PII-063 - COST EFFECTIVENESS OF INDIVIDUALIZED DOSING FOR A HYPOTHETICAL NEW DRUG IN ATOPIC DERMATITIS: A PHARMACOMETRIC-PHARMACOECONOMIC SIMULATION STUDY.
Thursday, May 29, 2025
5:00 PM - 6:30 PM East Coast USA Time
M. Gastonguay1, M. Johnson1, D. Polhamus1, E. Anderson1, K. Barrett2; 1Metrum Research Group, Boston, MA, USA, 2Metrum Research Group, Boston, MA.

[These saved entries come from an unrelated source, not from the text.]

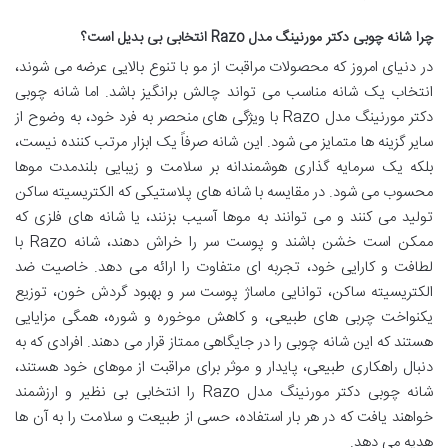
چرا شانه چوبی دکتر مورنینگ مدل Razo انتخابی بی بدیل است؟
در دنیای امروز که محصولات مراقبت از مو با تنوع بالایی عرضه می شوند،
انتخاب یک شانه مناسب می تواند چالش برانگیز باشد. اما شانه چوبی
دکتر مورنینگ مدل Razo با ویژگی های منحصر به فرد خود، به وضوح از
سایر گزینه ها متمایز می شود. این شانه صرفاً یک ابزار مرتب کننده نیست،
بلکه یک سرمایه گذاری هوشمندانه بر سلامت و زیبایی بلندمدت موها
محسوب می شود. در مقایسه با شانه های پلاستیکی که الکتریسیته ساکن
تولید می کنند و می توانند به موها آسیب بزنند، یا شانه های فلزی که
ممکن است خشن باشند و پوست سر را خراش دهند، شانه Razo با
لطافت و کارایی خود، تجربه ای متفاوت را ارائه می دهد. خاصیت ضد
الکتریسیته ساکن، توانایی ماساژ پوست سر و بهبود گردش خون، توزیع
یکنواخت چربی های طبیعی، و کاهش موخوره و شوره، همگی مزایایی
هستند که این شانه چوبی را در جایگاهی ممتاز قرار می دهند. افرادی که به
دنبال راهکاری طبیعی، پایدار و موثر برای مراقبت از موهای خود هستند،
شانه چوبی دکتر مورنینگ مدل Razo را انتخابی بی نظیر و ارزشمند
خواهند یافت که در هر بار استفاده، حسی از طبیعت و سلامت را به آن ها
هدیه می دهد.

Entrepreneur in Residence Metrum Research Group Boston, Massachusetts, United States
Background: This study assessed the cost effectiveness (CE) of reducing interindividual variability (IIV) in efficacy response and therapy discontinuation rate (TDR) via a dose individualization strategy (DIS) for a hypothetical new drug (ND) in atopic dermatitis (AD) relative to a reference treatment, dupilumab (DU). Methods: A pharmacometric (PM) - pharmacoeconomic (PE) model was developed for DU. The PM-PE model for ND was based on the same structure, with select modifications of PM model parameters, relative to the DU reference. PM model data sources included digitized longitudinal meta-data from published studies. The PM model described longitudinal eczema area and severity index (EASI) score as a fractional decrease from baseline EASI score, including effects for placebo response, topical corticosteroids (TCS), and drug effects. The PE model was characterized as a Markov model with health states: non-responder, responder (EASI 50, EASI 75, EASI 99), and associated quality adjusted life years (QALYs). An effective DIS was emulated as a reduction in ND efficacy response IIV and as a reduction in TDR, which was assumed to be related to a decrease in side effects, relative to DU. The cost of implementing the DIS was assumed to be negligible. Replicate simulations were implemented at various levels of IIV and TDR in an interactive tool developed in R and Shiny, running on the Metworx platform. Results were summarized for each scenario as the difference in (ND-DU) QALYs and the probability of CE vs. willingness to pay (WTP). Results: Reductions in IIV expected from a DIS for ND did not provide a CE benefit relative to standard DU therapy. Improvements in TDR that might result from a DIS resulted in an increase of approximately 1 QALY and improved probability of CE for ND relative to DU (30% vs 15%, respectively, at a WTP of $100,000). Conclusion: In AD, DIS focused on reducing side effects may be more impactful than those aimed at reducing variability in efficacy.